Tito
Por Andrea Moya
Titubeando por el calor húmedo de una ciudad ajena, Tito fuma sin inhalar. El cigarrillo le guinda del labio como el palo de una paleta le guinda a un niño haciendo como si fumara. Los letreros en chino son una anomalía cotidiana que nunca fallan en hacerle sonreír sin proponérselo. Es la persona más alta en su canto de calle y se mueve a un ritmo distinto al torrente de personas que chocan contra sus piernas, sus brazos, se lo llevan por el medio.
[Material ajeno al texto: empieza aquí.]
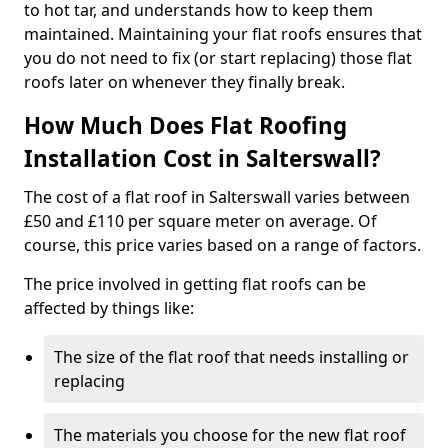
to hot tar, and understands how to keep them
maintained. Maintaining your flat roofs ensures that
you do not need to fix (or start replacing) those flat
roofs later on whenever they finally break.
How Much Does Flat Roofing
Installation Cost in Salterswall?
The cost of a flat roof in Salterswall varies between
£50 and £110 per square meter on average. Of
course, this price varies based on a range of factors.
The price involved in getting flat roofs can be
affected by things like:
The size of the flat roof that needs installing or
replacing
The materials you choose for the new flat roof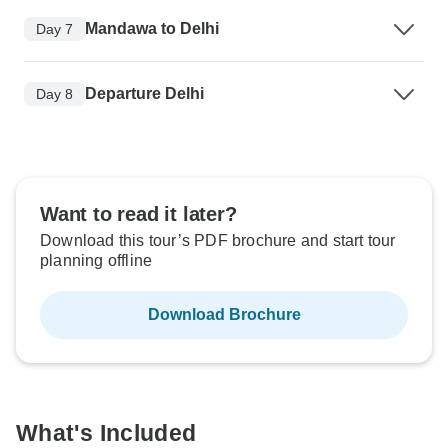
Mandawa to Delhi
Day 7
Departure Delhi
Day 8
Want to read it later?
Download this tour’s PDF brochure and start tour
planning offline
Download Brochure
What's Included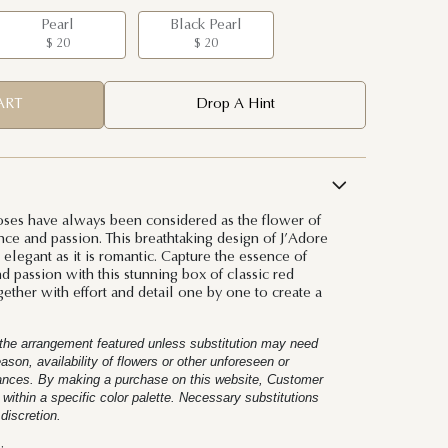
Pearl
Black Pearl
$ 20
$ 20
ART
Drop A Hint
oses have always been considered as the flower of
ce and passion. This breathtaking design of J’Adore
elegant as it is romantic. Capture the essence of
 passion with this stunning box of classic red
gether with effort and detail one by one to create a
t the arrangement featured unless substitution may need
on, availability of flowers or other unforeseen or
tances. By making a purchase on this website, Customer
 within a specific color palette. Necessary substitutions
 discretion.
Desde el primer día se había sentido en su casa aunque fuera de su casa. Él era así desde chiquito, más cómodo tirado en el sofá jugando con el Playstation de su amigo y cenando con los vecinos, que estando en su propia casa, comiendo con su propia familia. Nueva York lo llevaba esperando con los brazos abiertos hacía tiempo ya. Al fin decidió tirársela por eso de, y a ver cómo se las hacía para no perder la cordura, el sabor y el ritmo, y el anhelo del regreso que es patrimonio de su cultura fugaz.
Porque a Tito disque no le importa eso. Tiene el cool muy alto, muy desarrollado para sentirse extranjero. Por eso, después de aterrizar en Kennedy, Terminal 5, JetBlue, se metió en Chinatown, el pueblo de inmigrantes donde todo el mundo viene de otro lao, y nadie pertenece. Es como un pueblo transitorio que lleva ya cien años en transición pero sin llegar a un acuerdo en cuanto a donde coño quieren ir. Vino ese día a comer perro con salsa soya y tofú y se quedó. Después de cuatro meses fumaba más para protegerse contra la peste a pescado y basura que por adicción. En ese rincón de todo lo sucio y olvidado en Nueva York tenía su casa, un estudio más closet que cuarto, donde un matres, un tocador y un “hot plate” compartían el piso sucio que no barría nunca porque no le cabía una escoba. No era su casa en Dorado ni la casa de sus padres en Montehiedra pero era pleno Manhattan y completa libertad. Esa libertad que se forja cuando uno voluntariamente abandona la comodidad.
Caminando por la calle empinada y estrecha, casi solo, con la excepción del vagabundo que yacía casi vivo junto a sus Adidas, le entra uno de esos toques filosóficos que transitan con las brizas contaminadas de esa ciudad de artistas y financieros. Todos pagamos un precio por lo que ya nos pertenece, se dice sin rencor ni malas mañas. Todo en la vida es alquile, se dice sonriendo.